------ DATASET ENTRIES

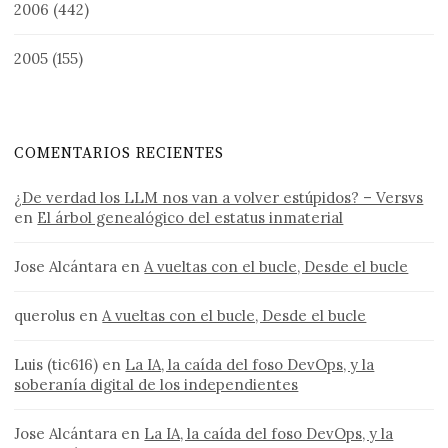
2006
(442)
2005
(155)
COMENTARIOS RECIENTES
¿De verdad los LLM nos van a volver estúpidos? – Versvs
en
El árbol genealógico del estatus inmaterial
Jose Alcántara
en
A vueltas con el bucle, Desde el bucle
querolus
en
A vueltas con el bucle, Desde el bucle
Luis (tic616)
en
La IA, la caída del foso DevOps, y la
soberanía digital de los independientes
Jose Alcántara
en
La IA, la caída del foso DevOps, y la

------------

PROMPT → Beginning with the line that holds "COMENTARIOS RECIENTES", copy the entries exactly to their last line, and leave out every earlier line.

SOLUTION TO THIS PROBLEM →
COMENTARIOS RECIENTES
¿De verdad los LLM nos van a volver estúpidos? – Versvs
en
El árbol genealógico del estatus inmaterial
Jose Alcántara
en
A vueltas con el bucle, Desde el bucle
querolus
en
A vueltas con el bucle, Desde el bucle
Luis (tic616)
en
La IA, la caída del foso DevOps, y la
soberanía digital de los independientes
Jose Alcántara
en
La IA, la caída del foso DevOps, y la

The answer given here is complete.